“Oceans” is the second of an annual Earth Day movie release by Disney Studio’s new Disneynature label. The series is designed to draw attention to the planet, thereby drawing in crowds during the sluggish post-spring break, pre-summer vacation season. Judging from the audience at the viewing I attended, the strategy is working: hoards of young Planeteers were there for a neighborhood Earth Day celebration, or so it was explained to me by one of the mothers after the movie ended.
I was there with my 4-year-old grandson, Miles, who couldn’t care less about Earth Day or saving the planet, although he is very good at putting away his toys and throwing his popsicle sticks into the trash. We went to the movie simply because he loves fishies.
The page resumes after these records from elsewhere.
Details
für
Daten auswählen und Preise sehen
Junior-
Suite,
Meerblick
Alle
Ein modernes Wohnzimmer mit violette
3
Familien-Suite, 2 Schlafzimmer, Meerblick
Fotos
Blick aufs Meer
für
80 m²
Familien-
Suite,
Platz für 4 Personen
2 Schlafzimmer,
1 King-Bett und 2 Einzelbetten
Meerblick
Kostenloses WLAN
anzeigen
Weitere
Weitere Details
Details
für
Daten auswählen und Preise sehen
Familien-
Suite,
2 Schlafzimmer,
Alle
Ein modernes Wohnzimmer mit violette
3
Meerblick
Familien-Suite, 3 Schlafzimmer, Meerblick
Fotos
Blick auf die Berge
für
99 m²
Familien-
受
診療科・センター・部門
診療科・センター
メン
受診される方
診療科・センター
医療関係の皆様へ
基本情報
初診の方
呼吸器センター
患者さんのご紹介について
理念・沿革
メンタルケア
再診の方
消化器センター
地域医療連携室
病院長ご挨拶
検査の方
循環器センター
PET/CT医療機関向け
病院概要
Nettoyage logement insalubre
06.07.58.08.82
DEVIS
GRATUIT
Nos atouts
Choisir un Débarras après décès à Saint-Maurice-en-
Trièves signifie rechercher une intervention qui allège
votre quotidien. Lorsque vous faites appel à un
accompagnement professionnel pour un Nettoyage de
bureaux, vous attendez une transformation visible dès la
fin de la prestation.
“Oceans” was made by the same team of documentarians that made the remarkable “Winged Migration” (2003), which partnered stunning cinematography with lush French impressionist music to create a gorgeous work of art. Unfortunately, “Oceans” falls short of the expectations created by the earlier film. While the camera work is impressive and occasionally even breathtaking, especially clips of the massive rolling sea, the film lacks the charm and emotional connection of “Winged Migration” or even last year’s “Earth.” The music, by Bruno Coulais, is pleasant but not moving. The film as a whole feels less like a celebration of sea life than like a preachy documentary — especially with Pierce Brosnan’s stern, dispassionate narration.
Before the film ended, the neighborhood Earth Day celebrants were crawl- ing over the seats, running along the aisles, tossing popcorn at one another, and in every way expressing their lack of interest in the film as their mothers tried in vain to corral them. They couldn’t wait to get out to the video arcade in the theater lobby. (Meanwhile — not to brag — my little Miles, a true lover of fish, was delightedly calling out the names of every creature that appeared on the screen.)
I shouldn’t be so flippant. There is much to like about this movie, which was filmed over the course of four years in over 50 underwater locations. It captures some astounding footage of unusual sea creatures, and demonstrates the often symbiotic relationship of predators and cleaners, fish and plant life. Thoughtfully, the editors cut away just before the blood begins spurting as sharks and whales snatch sea lions into their massive jaws. We do, however, see crabs munching on the drumsticks of other crabs and flocks of predatory birds diving in to snatch up baby turtles as they make a frantic dash for the sea. “Only one in a thousand turtles will survive their first day, but that is enough to assure the survival of the species,” Brosnan intones.
I guess what really bothered me about the film was the obligatory ending, with Brosnan telling us that humans are destroying the seas and the planet itself. Now, don’t get me wrong. I do think we should take care of what we have. That’s one of the reasons I’m such a proponent of private property: we take care of the things we own, though we tend to ignore or abuse the things that belong to others. But activists today seem to want humans to leave the planet to the animals entirely, forgetting that humans are animals too. If it’s okay for birds to eat 999 out of a thousand baby turtles, why isn’t it equally okay for humans to eat fish? Especially if those fish are farmed, harvested, replaced, and sustained by the humans?
Yes, we humans use tools and technology, and that makes us able to do greater damage. The film shows trash carried to the ocean and refuse dumped into rivers, and this is indeed troubling. But we aren’t the only animals that leave their refuse behind. When I walk to work every morning, I have to dodge big blobs of excrement left by the flocks of Canada geese that have permanently immigrated to our community — without papers, visas, or green cards, I might add.
“Oceans” shows a crablike creature (Miles would know its official name) cleaning out its cave by expelling sand and excrement and just leaving it there by the front door. By contrast, people employ water treatment plans to clean and reuse the water we expel from our homes and businesses. And my human neighbors carry plastic bags to clean up after their pampered pooches, who would otherwise blithely leave their refuse behind to decompose in the sun.
In fact, businesses everywhere in the developed world are doing their best to control pollution while still producing the goods that contribute to our wellbeing. The oil slick now heading for shore in the Gulf of Mexico is a tragedy, but scientists are working around the clock to figure out how to stop the gusher and clean up the mess. Moreover, BP would have begun burning the oil immediately, before it had time to spread, if environmentalists hadn’t urged the government to prevent the controlled burnoff because of the smoke pollution it would have caused. I have confidence that by the time this magazine reaches its readers, the problem will be under control and safeguards will be in place at all remaining wells to prevent a similar occurrence.
“Oceans” reminds us to be mindful of our neighbors under the water as well as those on land. But it is a delicate balancing act that humans create — maximizing our quality of life while avoiding accidents and disasters. It’s a balancing act every bit as complex as those taking place in the world beneath the sea.